PARIS — As the London 2012 Olympic Games continue in full swing, Adidas AG, the event’s official sportswear partner, raised its profit forecast for the year.
The Herzogenaurach, Germany-based company on Thursday reported a 17.9 percent increase in second-quarter net profits to 165 million euros, or $212 million. Driven by double-digit sales increases in retail and other businesses, group revenues in the three months ended June 30 rose 14.8 percent to 3.52 billion euros, or $4.52 billion.
Company net profits in the first half gained 30.1 percent to 455 million euros, or $590.5 million. Its sales in the period increased 16 percent to 7.34 billion euros, or $9.52 billion.
Dollar figures are converted at average exchange rates for the periods to which they refer.
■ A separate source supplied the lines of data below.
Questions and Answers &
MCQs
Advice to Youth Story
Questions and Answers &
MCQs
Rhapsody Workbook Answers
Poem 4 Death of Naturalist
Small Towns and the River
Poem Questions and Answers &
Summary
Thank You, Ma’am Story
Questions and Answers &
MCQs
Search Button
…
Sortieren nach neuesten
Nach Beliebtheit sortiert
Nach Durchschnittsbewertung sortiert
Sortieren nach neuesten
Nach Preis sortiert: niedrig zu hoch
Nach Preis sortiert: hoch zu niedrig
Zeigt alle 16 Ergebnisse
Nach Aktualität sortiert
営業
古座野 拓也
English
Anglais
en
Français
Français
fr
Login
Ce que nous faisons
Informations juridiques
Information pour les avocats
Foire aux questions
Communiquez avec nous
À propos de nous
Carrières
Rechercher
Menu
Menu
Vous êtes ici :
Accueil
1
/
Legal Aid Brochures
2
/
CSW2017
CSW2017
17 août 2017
“We have delivered another winning financial performance in the first half of 2012. Our clear victory in the summer of football, our increased operating margin and our excellent inventory management show we have the right formula to preserve and sustain our positive earnings and cash-flow trajectory,” stated Herbert Hainer, Adidas Group chief executive officer.
Adidas, which is the world’s second-largest sporting goods manufacturer after Nike Inc., now expects its 2012 net profits will increase 15 percent to 17 percent, to reach between 770 million euros and 785 million euros, or $946.6 million and $965 million at current exchange. The company had formerly forecast an annual net profit gain of 12 percent to 17 percent.
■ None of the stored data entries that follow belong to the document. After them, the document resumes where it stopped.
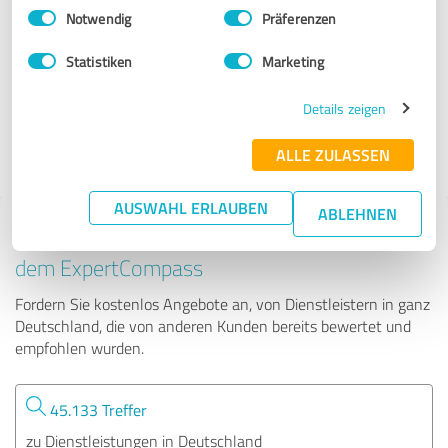
Einwilligungsauswahl
Impressum
|
Datenschutzbestimmungen
Notwendig
Präferenzen
telefonansagen.de
Statistiken
Marketing
380 Bewertungen
Details zeigen
ALLE ZULASSEN
4.92 von 5
AUSWAHL ERLAUBEN
ABLEHNEN
Tipp: Die passenden Experten finden - mit
dem ExpertCompass
Fordern Sie kostenlos Angebote an, von Dienstleistern in ganz
Deutschland, die von anderen Kunden bereits bewertet und
empfohlen wurden.
45.133 Treffer
zu Dienstleistungen in Deutschland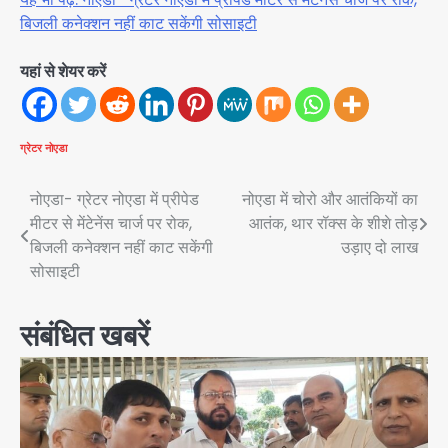
बिजली कनेक्शन नहीं काट सकेंगी सोसाइटी
यहां से शेयर करें
ग्रेटर नोएडा
Post
नोएडा- ग्रेटर नोएडा में प्रीपेड
नोएडा में चोरो और आतंकियों का
मीटर से मेंटेनेंस चार्ज पर रोक,
आतंक, थार रॉक्स के शीशे तोड़
navigation
बिजली कनेक्शन नहीं काट सकेंगी
उड़ाए दो लाख
सोसाइटी
संबंधित खबरें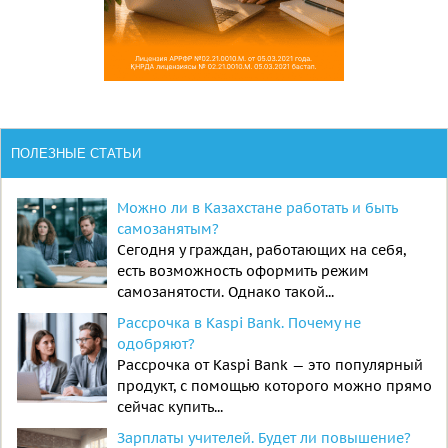
ПОЛЕЗНЫЕ СТАТЬИ
Можно ли в Казахстане работать и быть
самозанятым?
Сегодня у граждан, работающих на себя,
есть возможность оформить режим
самозанятости. Однако такой...
Рассрочка в Kaspi Bank. Почему не
одобряют?
Рассрочка от Kaspi Bank — это популярный
продукт, с помощью которого можно прямо
сейчас купить...
Зарплаты учителей. Будет ли повышение?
Adidas, which in April raised its sales guidance for the year, reiterated it expects revenues to increase almost 10 percent on a currency-neutral basis.
In separate news from Shanghai, Chinese manufacturers are threatening to take legal action against Adidas-Salomon AG over the German sportswear brand’s decision to close its last wholly-owned factory on the Mainland as well as end contracts with five of its suppliers in the country.
Shanghai Manlang Textile Co. Ltd. says Adidas did not provide enough advanced notice prior to ending its business with the manufacturer. Sun Yingli, founder of Shanghai Manlang Textile, said Adidas “abruptly” terminated its contract with her factory in April. “According to the agreement, there would be no change in our cooperation before 2015,” she said, adding that if Adidas were to cancel its contract, the brand agreed to give six months notice so that suppliers could look for other clients.
Yingli said Adidas makes up nearly 30 percent of the factory’s business and the manufacturer has invested in machinery that is specialized for Adidas products. She said the factory had also signed labor agreements with workers until 2015. “Adidas requires a high degree of stability from their suppliers,” she said. “We have to make sure we are prepared.”
Adidas said it has “given fair and proper legal notice” to its partners and suppliers for the termination of contracts. “We have fulfilled all of our contractual obligations but will nevertheless support supplier partners with consultative advice in their communication and transition plans,” the company said in a statement.
Yingli said Shanghai Manlang Textile has been contacted by Adidas to negotiate compensation, but if both sides cannot reach an agreement, the supplier may take legal action.
Last week, Adidas said it would close its factory in Suzhou, a city outside of Shanghai, in an effort to give the company a “consistent sourcing structure, which will help us to leverage scale and reduce complexity,” the sportswear brand said. The Suzhou manufacturing center has 160 employees.
Adidas said it is not relocating the factory to another market, such as Vietnam and Cambodia, which are becoming increasingly competitive outsourcing hubs for brands as labor costs increase on the Mainland. “China has been and will remain a key sourcing market for the Adidas Group,” the company said. “Adidas partners with more than 300 supplier factories in China, and our commitment to China remains.”